6. Ellis focuses more intensively on the plight of the slaves than that of the Indians, but he does point out that Washington addressed their situation with the suggestion that they abandon their hunter-gatherer way of life and assimilate themselves into the general population as farmers [p. 159]. Was this a viable solution, or merely a pragmatic one? What other solutions might have been offered at the time?

7. What is most surprising about Thomas Jefferson's character, as presented by Ellis? Which aspects of his personality, or which particular actions or decisions, seem incongruous in the man who wrote the idealistic words of the Declaration of Independence?

8. What is most impressive about Abigail Adams's intervention on her husband's behalf in his quarrel with Thomas Jefferson? Is it possible to compare the political partnership of John and Abigail Adams with, for example, that of Hillary and Bill Clinton?

9. In the conflict between Republicans and Federalists described by Ellis throughout the book, readers can understand the origins of party factionalism that is a strong factor in American politics to this day.

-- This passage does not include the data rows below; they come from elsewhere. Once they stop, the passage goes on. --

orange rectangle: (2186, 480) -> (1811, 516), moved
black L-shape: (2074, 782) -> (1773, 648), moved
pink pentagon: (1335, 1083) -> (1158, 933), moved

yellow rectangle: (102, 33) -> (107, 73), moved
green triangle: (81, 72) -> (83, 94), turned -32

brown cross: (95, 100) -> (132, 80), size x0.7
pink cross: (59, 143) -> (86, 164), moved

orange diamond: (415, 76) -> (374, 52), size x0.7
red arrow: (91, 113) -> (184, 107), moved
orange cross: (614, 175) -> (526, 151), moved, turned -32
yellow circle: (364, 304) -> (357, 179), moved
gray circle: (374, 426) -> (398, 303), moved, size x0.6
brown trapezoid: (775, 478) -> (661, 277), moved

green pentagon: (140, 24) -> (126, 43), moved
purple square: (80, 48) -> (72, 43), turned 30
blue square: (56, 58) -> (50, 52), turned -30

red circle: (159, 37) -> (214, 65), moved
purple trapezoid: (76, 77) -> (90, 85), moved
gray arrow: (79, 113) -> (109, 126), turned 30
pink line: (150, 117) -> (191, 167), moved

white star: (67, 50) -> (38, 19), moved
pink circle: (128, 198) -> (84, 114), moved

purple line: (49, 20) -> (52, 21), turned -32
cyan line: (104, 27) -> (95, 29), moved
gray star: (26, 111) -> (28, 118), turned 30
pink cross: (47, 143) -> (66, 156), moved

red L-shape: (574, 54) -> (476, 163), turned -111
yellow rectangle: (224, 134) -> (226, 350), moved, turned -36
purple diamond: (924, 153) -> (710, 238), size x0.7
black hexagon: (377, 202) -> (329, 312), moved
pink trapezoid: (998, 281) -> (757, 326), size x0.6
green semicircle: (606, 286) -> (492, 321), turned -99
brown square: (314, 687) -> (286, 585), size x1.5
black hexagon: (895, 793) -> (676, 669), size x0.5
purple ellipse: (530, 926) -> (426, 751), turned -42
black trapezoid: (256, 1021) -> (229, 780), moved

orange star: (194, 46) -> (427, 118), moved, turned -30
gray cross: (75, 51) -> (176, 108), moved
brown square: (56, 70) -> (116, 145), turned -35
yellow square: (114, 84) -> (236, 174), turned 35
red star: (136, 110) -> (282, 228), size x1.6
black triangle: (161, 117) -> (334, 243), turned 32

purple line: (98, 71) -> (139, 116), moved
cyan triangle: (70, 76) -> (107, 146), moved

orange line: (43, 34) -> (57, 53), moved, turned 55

If, as Ellis writes, "The dominant intellectual legacy of the Revolution, enshrined in the Declaration of Independence, stigmatized all concentrated political power and even . . . depicted any energetic expression of governmental authority as an alien force that all responsible citizens ought to repudiate and, if possible, overthrow" [p. 11], what compromises were made in order to bring a stable national government to fruition? Does the apparent contradiction between Republican and Federalist principles still create instability in the American system?

10. In recent years historians have tended to avoid focusing on such issues as leadership and character, and more is being written about popular movements and working people whose lives exemplify a sort of democratic norm. Ellis clearly goes against this trend in offering Founding Brothers as "a polite argument against the scholarly grain" [p. 12]. Does he effectively convince his readers that the founding of the American nation was, in fact, largely accomplished by a handful of extraordinary individuals?